# Burning .bin files without the cue file



## jeopardy (Aug 21, 2003)

Hi,

I'd like to know if someone can help me with the following problem. I have serveral movie files with the extension *.bin they came with a *.cue file and i use CDRWIN 3.9d to burn them and it workes fine. 
Although some files are above 800 mb i can burn them on a 80 min blanc cdr. 
I have also some files DL that didn't came with the *.cue file 
Now my question is can you make the *.cue file if you have only the *.bin file? 
Or is there some other way to get these movie's on a cd just like all the other .bin files that came with the *.cue files?

I realy need some help becouse my 120 GB harddrive s running out of data for me ! 

I realy like too BURN them all !!!!



tnx for helping
Dutch tactical fighters
[TSB] clansite


----------



## Nocomply (Aug 15, 2003)

Not tried burning a .bin without the cue, but alcohol 120% seems rather good at mounting cueless bins on phantom drives. From there u could just drag the mpeg from the image and re-author it with Nero


----------



## jeopardy (Aug 21, 2003)

tnx for your repley, i allready tried to burn the files after renaming it to mpg or mpeg it works but the difference is that when you have a *cue file you can burn a 812 mb file on a 700 Mb cd. when i rename the file it is still more than 800 mb and nero can't off course burn it on a 700 mb cd.....
those 120 % alcohol is a rather good idee.. i feel much better now !!! what do you mean by te-author it? can you explane?


----------



## gotrootdude (Feb 19, 2003)

Try renameing the .bin file into a .iso file.


----------



## Nocomply (Aug 15, 2003)

sorry this is a bit late but...



actually you can burn an 812 mpeg file onto a 700 meg CD using Nero. Using nero express, just choose "Super Video CD".

"Add file" using the browser and nero scans it to make sure its SVCD compliant and then burns it to a 700 meg CD.

Someone gave me an SVCD of a film a while back and it just wouldn't play in my DVD player. I put it in the computer, dragged off the mpeg and re-authored / burned it without taking any notice of the mpegs file size. 

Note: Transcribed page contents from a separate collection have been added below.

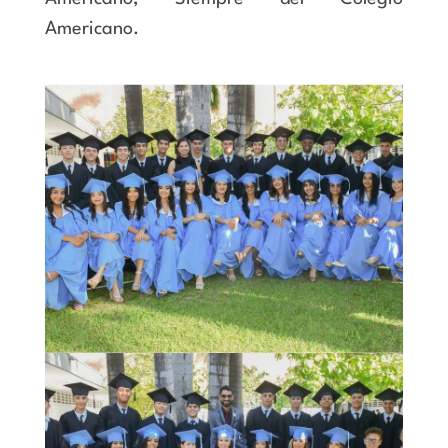
Americano.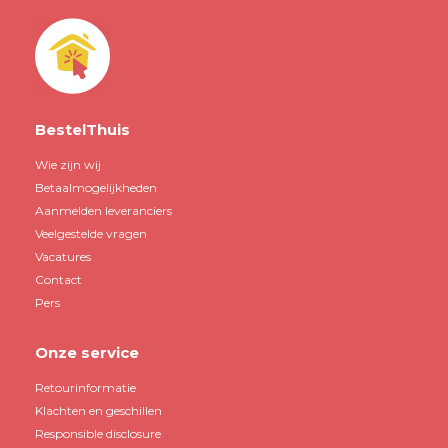
BestelThuis
Wie zijn wij
Betaalmogelijkheden
Aanmelden leveranciers
Veelgestelde vragen
Vacatures
Contact
Pers
Onze service
Retourinformatie
Klachten en geschillen
Responsible disclosure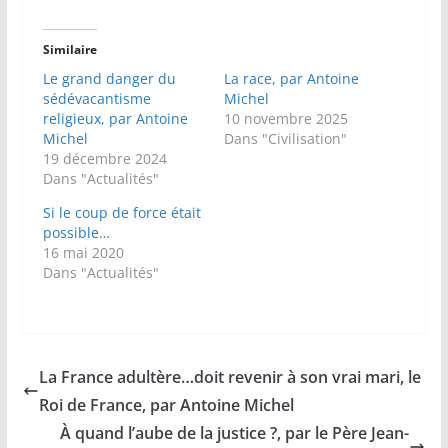
Similaire
Le grand danger du
La race, par Antoine
sédévacantisme
Michel
religieux, par Antoine
10 novembre 2025
Michel
Dans "Civilisation"
19 décembre 2024
Dans "Actualités"
Si le coup de force était
possible…
16 mai 2020
Dans "Actualités"
La France adultère…doit revenir à son vrai mari, le
Roi de France, par Antoine Michel
À quand l’aube de la justice ?, par le Père Jean-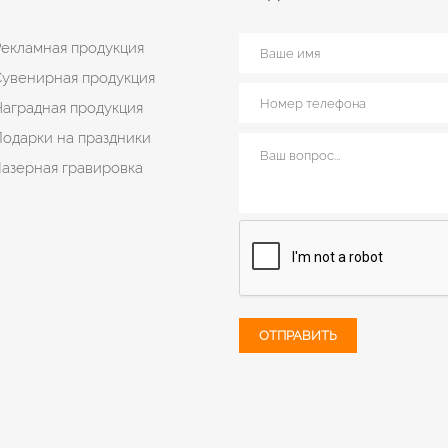
екламная продукция
Сувенирная продукция
аградная продукция
одарки на праздники
азерная гравировка
ОТПРАВИТЬ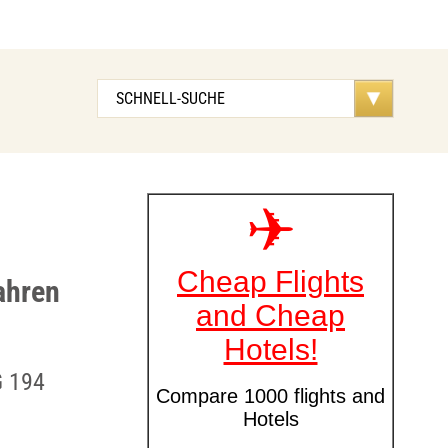
ahren
G 194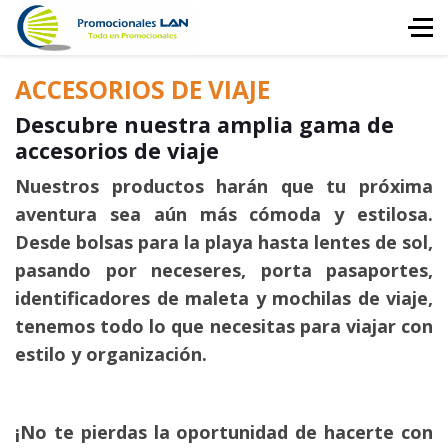
ACCESORIOS DE VIAJE
Descubre nuestra amplia gama de
accesorios de viaje
Nuestros productos harán que tu próxima
aventura sea aún más cómoda y estilosa.
Desde bolsas para la playa hasta lentes de sol,
pasando por neceseres, porta pasaportes,
identificadores de maleta y mochilas de viaje,
tenemos todo lo que necesitas para viajar con
estilo y organización.
¡No te pierdas la oportunidad de hacerte con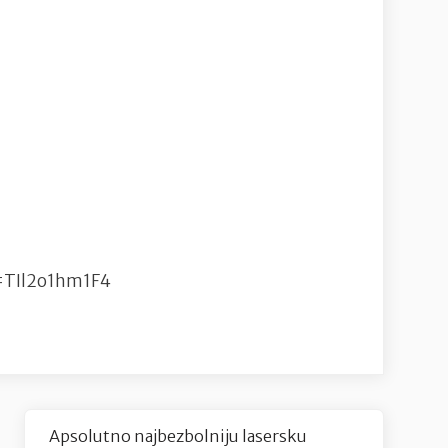
=TIl2o1hm1F4
Apsolutno najbezbolniju lasersku
Next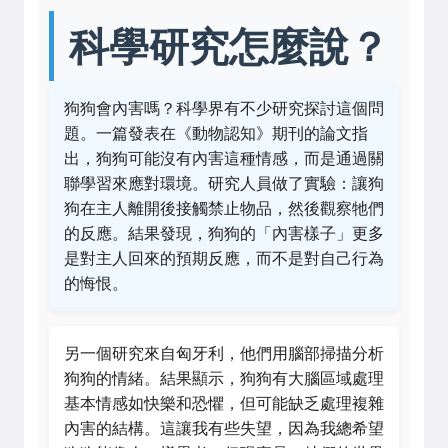
科學研究怎麼說？
狗狗會內害嗎？科學界有不少研究探討這個問
題。一篇發表在《動物認知》期刊的論文指
出，狗狗可能沒有內害這種情感，而是通過關
聯學習來應對環境。研究人員做了實驗：讓狗
狗在主人離開後接觸禁止物品，然後觀察牠們
的反應。結果發現，狗狗的「內害樣子」更多
是對主人回來的預期反應，而不是對自己行為
的悔恨。
另一個研究來自匈牙利，他們用腦部掃描分析
狗狗的情緒。結果顯示，狗狗有大腦區域處理
基本情感如快樂和恐懼，但可能缺乏處理複雜
內害的結構。這讓我有些失望，因為我總希望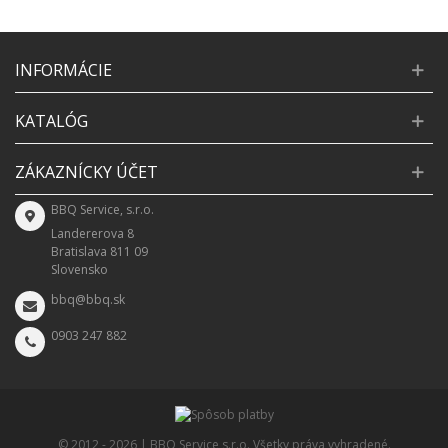
INFORMÁCIE
KATALÓG
ZÁKAZNÍCKY ÚČET
BBQ Service, s.r.o.
Landererova 8
Bratislava 811 09
Slovensko
bbq@bbq.sk
0903 247 882
© 2012 -
2026 | BBQ Service s.r.o. Všetky práva vyhradené.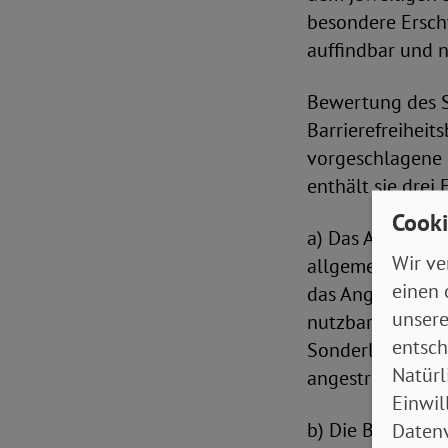
besondere Ersch
auffindbar und n
Bewertung des S
Barrierefreiheits
vorgeschlagene 
enthält sie drei
Cooki
a) Das Angebot d
Wir ve
allgemein üblich
einen 
das Angebot muss
unsere
nutzbar sein. Di
entsch
Sonderlösungen,
Natürl
angestrebt werd
Einwil
b) Die Barrieref
Datenv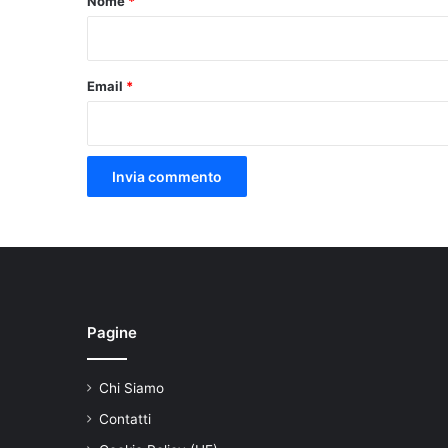
Nome
*
*
Email
*
Pagine
Chi Siamo
Contatti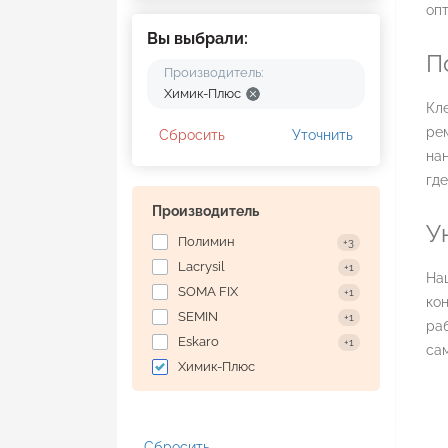
оп
Вы выбрали:
П
Производитель:
Химик-Плюс
Кле
рем
Сбросить
Уточнить
нан
где
Производитель
У
Полимин
+3
Lacrysil
+1
На
SOMA FIX
+1
ко
SEMIN
+1
раб
Eskaro
+1
са
Химик-Плюс
Сбросить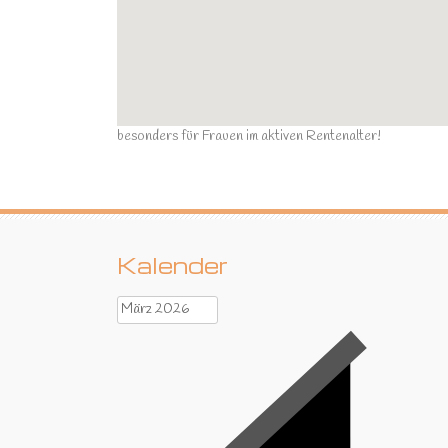
besonders für Frauen im aktiven Rentenalter!
Kalender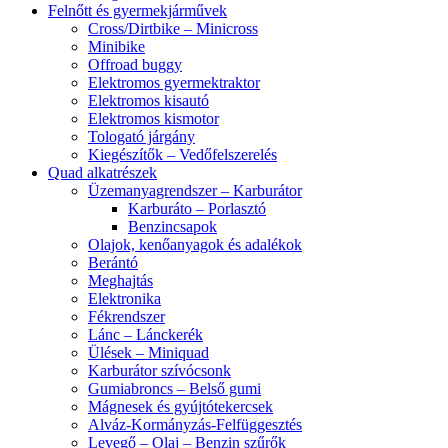
Felnőtt és gyermekjárművek
Cross/Dirtbike – Minicross
Minibike
Offroad buggy
Elektromos gyermektraktor
Elektromos kisautó
Elektromos kismotor
Tologató járgány
Kiegészítők – Vedőfelszerelés
Quad alkatrészek
Üzemanyagrendszer – Karburátor
Karburáto – Porlasztó
Benzincsapok
Olajok, kenőanyagok és adalékok
Berántó
Meghajtás
Elektronika
Fékrendszer
Lánc – Lánckerék
Ülések – Miniquad
Karburátor szívócsonk
Gumiabroncs – Belső gumi
Mágnesek és gyújtótekercsek
Alváz-Kormányzás-Felfüggesztés
Levegő – Olaj – Benzin szűrők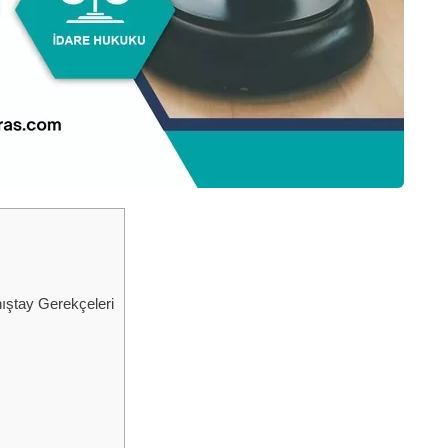
ştay Gerekçeleri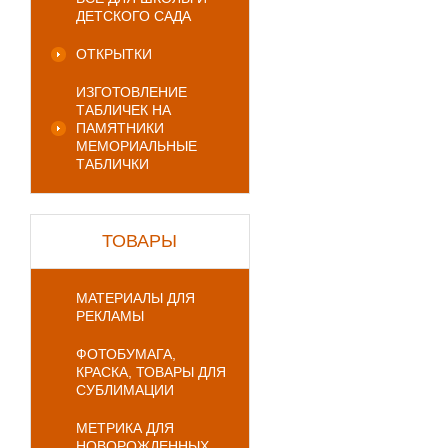
ДЕТСКОГО САДА
ОТКРЫТКИ
ИЗГОТОВЛЕНИЕ
ТАБЛИЧЕК НА
ПАМЯТНИКИ
МЕМОРИАЛЬНЫЕ
ТАБЛИЧКИ
ТОВАРЫ
МАТЕРИАЛЫ ДЛЯ
РЕКЛАМЫ
ФОТОБУМАГА,
КРАСКА, ТОВАРЫ ДЛЯ
СУБЛИМАЦИИ
МЕТРИКА ДЛЯ
НОВОРОЖДЕННЫХ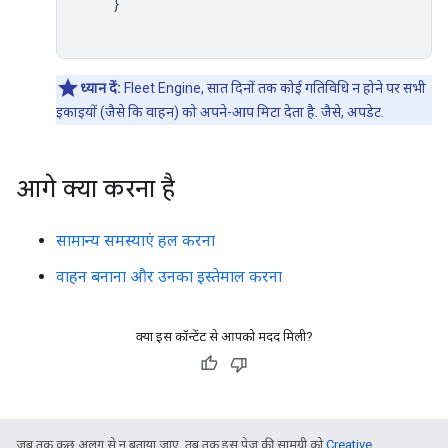
    }

ध्यान दें:
Fleet Engine, सात दिनों तक कोई गतिविधि न होने पर सभी
इकाइयों (जैसे कि वाहन) को अपने-आप मिटा देता है. जैसे, अपडेट.
आगे क्या करना है
सामान्य समस्याएं हल करना
वाहन बनाना और उनका इस्तेमाल करना
क्या इस कॉन्टेंट से आपको मदद मिली?
जब तक कुछ अलग से न बताया जाए, तब तक इस पेज की सामग्री को
Creative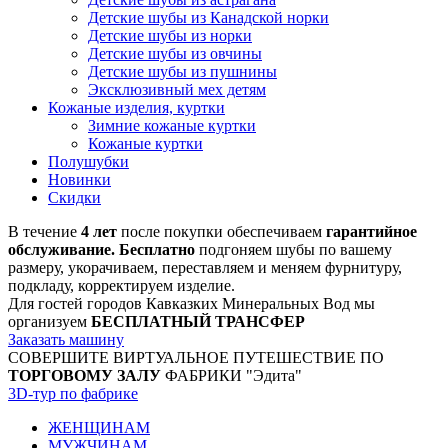
Детские шубы из Канадской норки
Детские шубы из норки
Детские шубы из овчины
Детские шубы из пушнины
Эксклюзивный мех детям
Кожаные изделия, куртки
Зимние кожаные куртки
Кожаные куртки
Полушубки
Новинки
Скидки
В течение
4 лет
после покупки обеспечиваем
гарантийное
обслуживание. Бесплатно
подгоняем шубы по вашему
размеру, укорачиваем, переставляем и меняем фурнитуру,
подкладу, корректируем изделие.
Для гостей городов Кавказких Минеральных Вод мы
организуем
БЕСПЛАТНЫЙ ТРАНСФЕР
Заказать машину
СОВЕРШИТЕ ВИРТУАЛЬНОЕ ПУТЕШЕСТВИЕ ПО
ТОРГОВОМУ ЗАЛУ
ФАБРИКИ "Эдита"
3D-тур по фабрике
ЖЕНЩИНАМ
МУЖЧИНАМ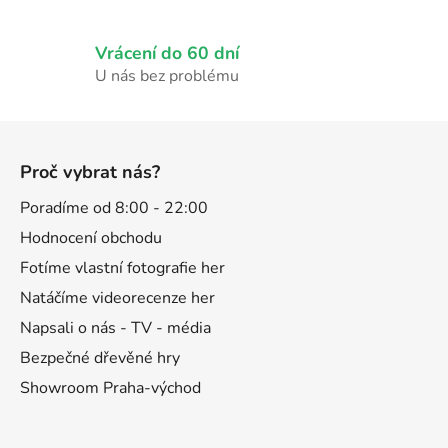
v
ý
p
Vrácení do 60 dní
i
U nás bez problému
s
u
Z
á
Proč vybrat nás?
p
a
Poradíme od 8:00 - 22:00
t
Hodnocení obchodu
í
Fotíme vlastní fotografie her
Natáčíme videorecenze her
Napsali o nás - TV - média
Bezpečné dřevěné hry
Showroom Praha-východ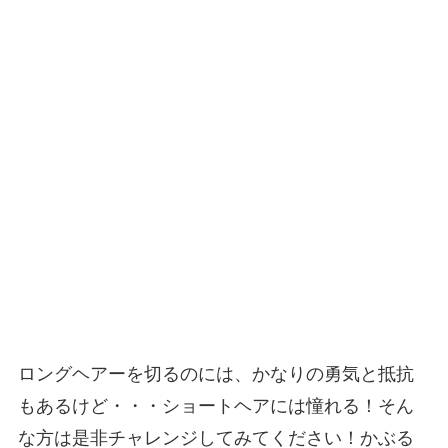
ロングヘアーを切るのには、かなりの勇気と抵抗
もあるけど・・・ショートヘアには憧れる！そん
な方は是非チャレンジしてみてください！かぶる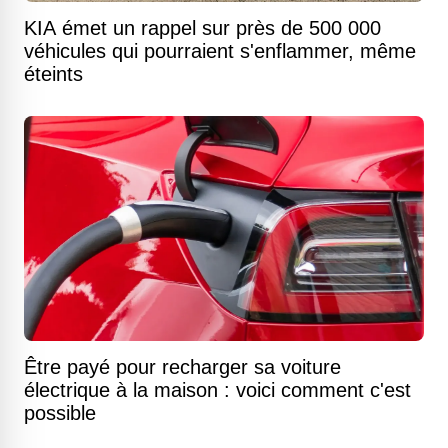
KIA émet un rappel sur près de 500 000
véhicules qui pourraient s'enflammer, même
éteints
Être payé pour recharger sa voiture
électrique à la maison : voici comment c'est
possible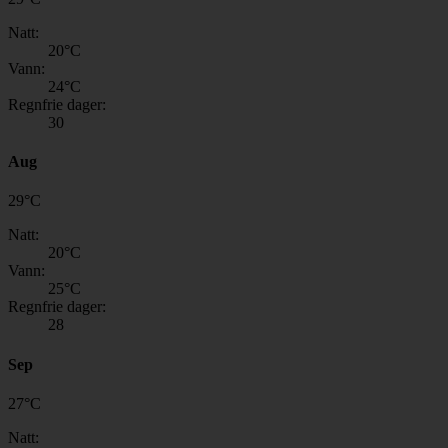
Natt:
20
°C
Vann:
24
°C
Regnfrie dager:
30
Aug
29
°
C
Natt:
20
°C
Vann:
25
°C
Regnfrie dager:
28
Sep
27
°
C
Natt: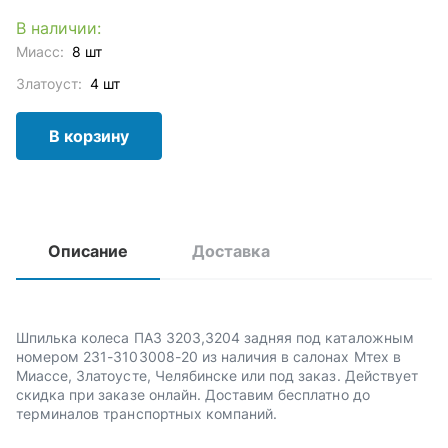
В наличии:
Миасс:
8 шт
Златоуст:
4 шт
В корзину
Описание
Доставка
Шпилька колеса ПАЗ 3203,3204 задняя под каталожным
номером 231-3103008-20 из наличия в салонах Мтех в
Миассе, Златоусте, Челябинске или под заказ. Действует
скидка при заказе онлайн. Доставим бесплатно до
терминалов транспортных компаний.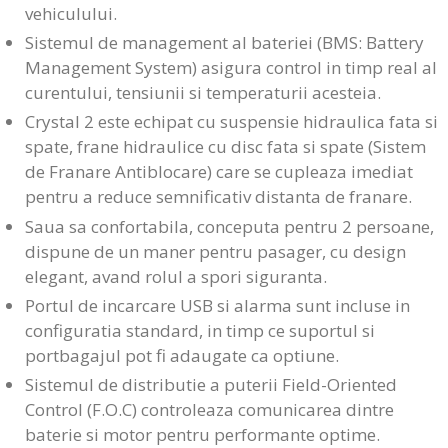
vehiculului.
Sistemul de management al bateriei (BMS: Battery
Management System) asigura control in timp real al
curentului, tensiunii si temperaturii acesteia.
Crystal 2 este echipat cu suspensie hidraulica fata si
spate, frane hidraulice cu disc fata si spate (Sistem
de Franare Antiblocare) care se cupleaza imediat
pentru a reduce semnificativ distanta de franare.
Saua sa confortabila, conceputa pentru 2 persoane,
dispune de un maner pentru pasager, cu design
elegant, avand rolul a spori siguranta.
Portul de incarcare USB si alarma sunt incluse in
configuratia standard, in timp ce suportul si
portbagajul pot fi adaugate ca optiune.
Sistemul de distributie a puterii Field-Oriented
Control (F.O.C) controleaza comunicarea dintre
baterie si motor pentru performante optime.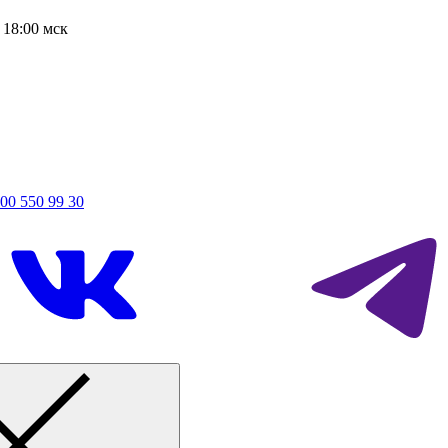
о 18:00 мск
800 550 99 30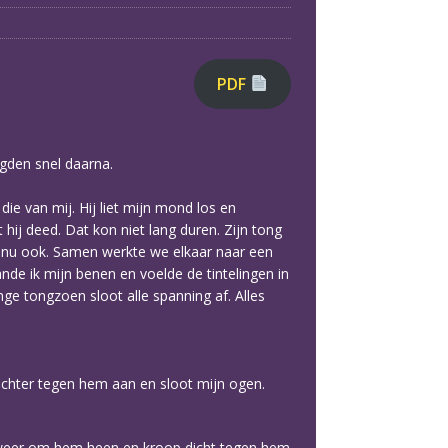
PDF
olgden snel daarna.
die van mij. Hij liet mijn mond los en
 hij deed. Dat kon niet lang duren. Zijn tong
nde nu ook. Samen werkte we elkaar naar een
de ik mijn benen en voelde de tintelingen in
ge tongzoen sloot alle spanning af. Alles
 dichter tegen hem aan en sloot mijn ogen.
m weer om hem heen en kroop dicht tegen hem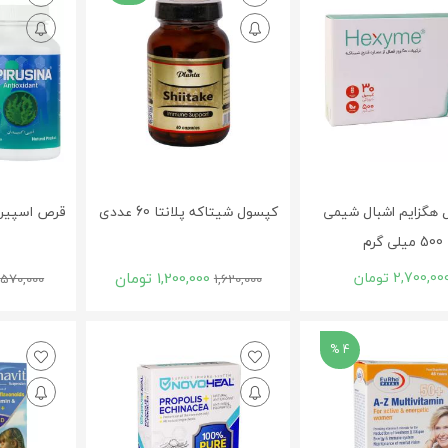
 هگزایم اشبال شیمی
کپسول شیتاکه پلانتا 60 عددی
500 میلی گرم
2,700,00
تومان
1,200,000
تومان
570,000
1,620,000
4 %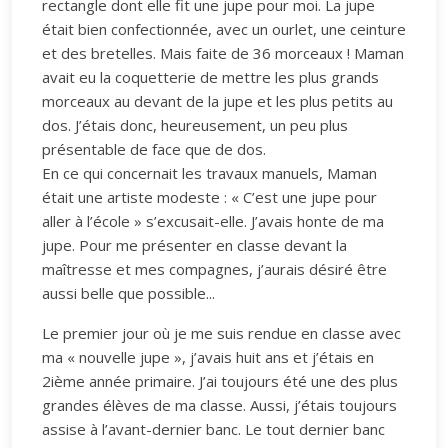
rectangle dont elle fit une jupe pour moi. La jupe
était bien confectionnée, avec un ourlet, une ceinture
et des bretelles. Mais faite de 36 morceaux ! Maman
avait eu la coquetterie de mettre les plus grands
morceaux au devant de la jupe et les plus petits au
dos. J’étais donc, heureusement, un peu plus
présentable de face que de dos.
En ce qui concernait les travaux manuels, Maman
était une artiste modeste : « C’est une jupe pour
aller à l’école » s’excusait-elle. J’avais honte de ma
jupe. Pour me présenter en classe devant la
maîtresse et mes compagnes, j’aurais désiré être
aussi belle que possible...
Le premier jour où je me suis rendue en classe avec
ma « nouvelle jupe », j’avais huit ans et j’étais en
2ième année primaire. J’ai toujours été une des plus
grandes élèves de ma classe. Aussi, j’étais toujours
assise à l’avant-dernier banc. Le tout dernier banc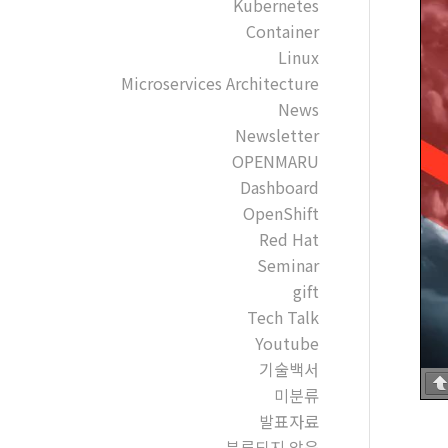
Kubernetes
Container
Linux
Microservices Architecture
News
Newsletter
OPENMARU
Dashboard
OpenShift
Red Hat
Seminar
gift
Tech Talk
Youtube
기술백서
미분류
발표자료
분류되지 않음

It was only afterwards i noticed the video file was 800 meg. I have no ideo where the extra 100 meg goes but it always works.


----------



## jbcalg (Oct 29, 2001)

> _Originally posted by Nocomply:_
> * I have no ideo where the extra 100 meg goes but it always works. *


smoke and mirrors LOL - apples and oranges actually - you're burning in a different mode than other data

here's an easy explanation
(from: http://www.dvdrhelp.com/faq#740)
_How come that I can fit 740 MB on a 74 min CD or 800 MB on a 80 min CD? 
A VCD,XVCD,XSVCD or SVCD are burned in mode 2 form 2 instead of ordinary data mode where you fit 650 MB on a 74 min CD. The mode2 form2 has less error correction than data mode.

80 min CD
VCD/SVCD/XVCD mode
Mode2 Form2 = 2324 bytes/sector = 360 000 * 2324 = about 800 MB on a 80 min CD.
Data mode
Mode1 Form1 = 2048 bytes/sector = 360 000 * 2048 = about 700 MB on a 80 min CD.

(a 80min CD has 75 sectors/s = 80min CD * 60 * 75 = 360000)

74 min CD
VCD/SVCD/XVCD mode
Mode2 Form2 = 2324 bytes/sector = 333 000 * 2324 = about 740 MB on a 74 min CD.
Data mode
Mode1 Form1 = 2048 bytes/sector = 333 000 * 2048 = about 650 MB on a 74 min CD.

(a 74min CD has 75 sectors/s = 74min CD * 60 * 75 = 333000)_

or read more here: http://www.dvdrhelp.com/forum/userguides/135642.php


----------



## Nocomply (Aug 15, 2003)

Doh ! You've spoiled the mystery now


----------